I’d like to rephrase the current Economic Requirement #1 to:

  1. The token must be fairly distributed - it can’t be concentrated in a few addresses. The token cannot have more than 80% of its supply held by 20% or less of the addresses., i.e, if a token has 100 holders, at least 21 holders can hold 80% or less of the supply. If not, the token can only be whitelisted with external protection provided 1:1 to the proposed trading liquidity. Note: Liquidity pools, treasuries, team multisigs, and vested token contracts will not count towards the token supply count.

This change means that whitelisting proposals that request higher trading liquidity limits will require similar quorum and supermajority requirements to the ones for trading liquidity increase requests. To illustrate:

Current whitelisting requirements:

Proposal Supermajority Quorum
Whitelisting <1M BNT trading liquidity 66.7% 35%
Trading liquidity increase to <1M BNT 66.7% 35%
Whitelisting >1M BNT trading liquidity 66.7% 35%
Trading liquidity increase to >1M BNT 66.7% 40%

Proposed whitelisting requirements:

Proposal Supermajority Quorum
Whitelisting <1M BNT trading liquidity 66.7% 35%
Trading liquidity increase to <1M BNT 66.7% 35%
Whitelisting >1M BNT trading liquidity 66.7% 40%
Trading liquidity increase to >1M BNT 66.7% 40%

Quorum and Supermajority requirements (as per BIP20: Quorum and Supermajority Requirements)

type quorum supermajority
whitelisting proposals 35% 66.70%
trading liquidity limit < 1M BNT 35% 66.70%
trading liquidity limit > 1M BNT 40% 66.70%
BNT emissions for TKN 35% 80%
BNT emissions for BNT 35% 66.70%
pool fees 20% 66.70%
governance and protocol 35% 66.70%

Since the quorum and supermajority requirements are prone to change, this section clarifies that trading liquidity increases and whitelisting proposals should have similar quorum and supermajority requirements.

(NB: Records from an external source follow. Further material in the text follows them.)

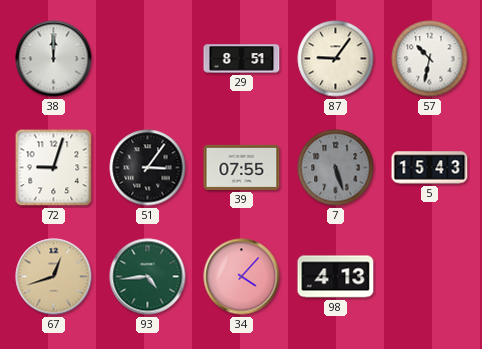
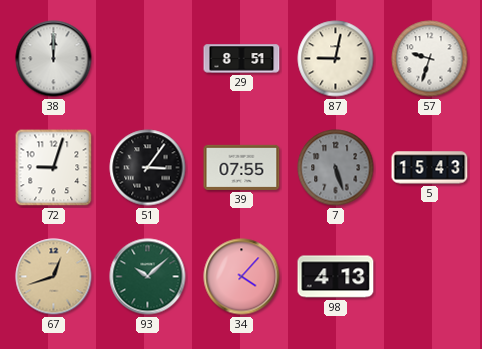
87: 9:06 -> 9:02
57: 10:32 -> 9:33
93: 4:44 -> 10:08
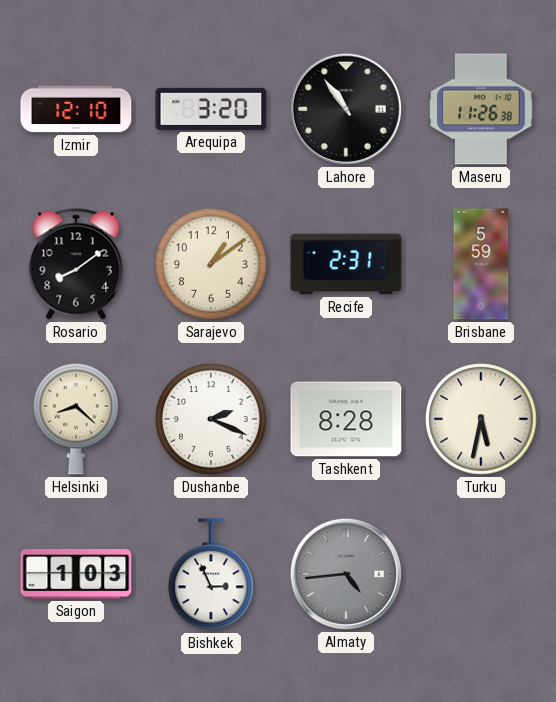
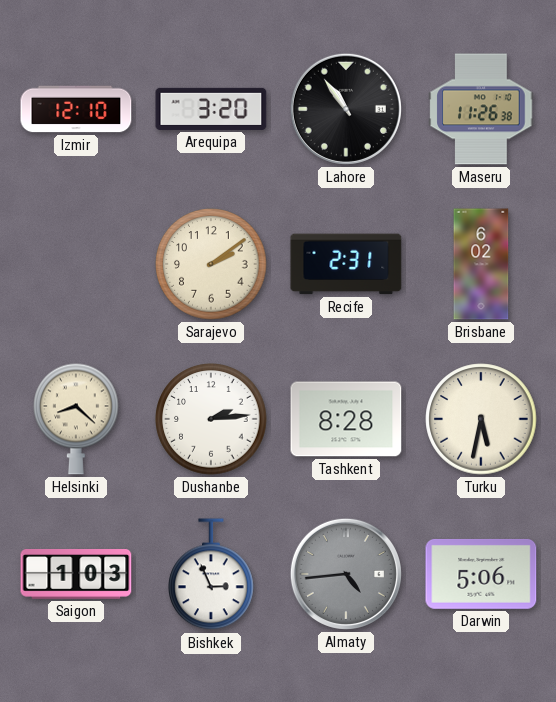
Rosario: 8:09 -> none
Sarajevo: 1:09 -> 2:09
Brisbane: 5:59 -> 6:02
Dushanbe: 2:19 -> 2:14
Darwin: none -> 5:06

A point can be made that a change to the quorum and supermajority requirements to illustrate this instead of adding it to the whitelisting requirements makes more sense. If you think so, I can remove this section and propose a change to the quorum and whitelisting requirements.

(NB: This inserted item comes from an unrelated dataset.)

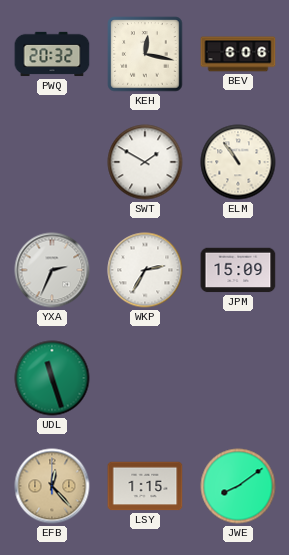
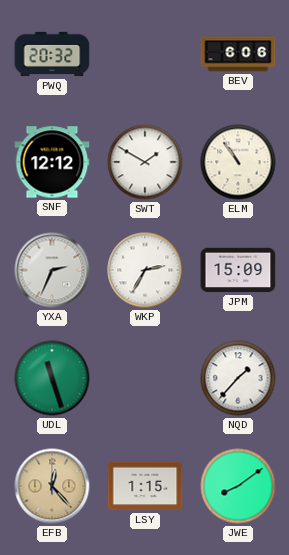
KEH: 12:17 -> none
SNF: none -> 12:12
NQD: none -> 1:37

I usually put them on level 1 for discussion, as the proposal is in a finished state and therefore “Under Review”. Notice however that the date at which the proposal can go up on Snapshot is set to TBD, to allow much needed discussion and feedback as the one you’ve presented. FIY, anyone can move a proposal to Level 1, this is not a Discourse admin right.

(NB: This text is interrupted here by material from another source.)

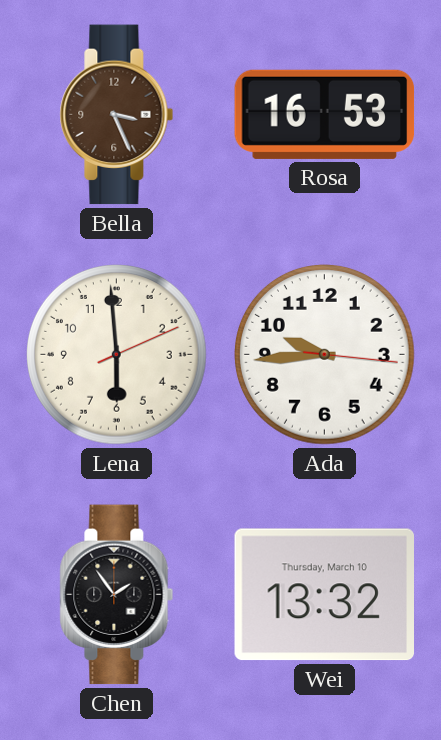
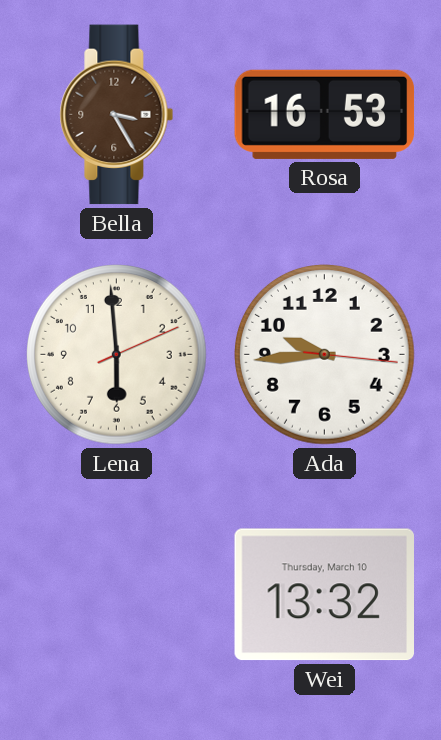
Bella: 3:26 -> 3:25
Chen: 1:54 -> none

Finally, notice the change in the language of the current requirements, mentioned throughout this reply. Most previous requirements used words like “should”, “can” that are not enforceable and are somewhat vague such as the “fairly distributed” mention in the Economic Requirements. The proposed whitelisting requirements use a more enforceable language and I believe this makes them clearer to new projects.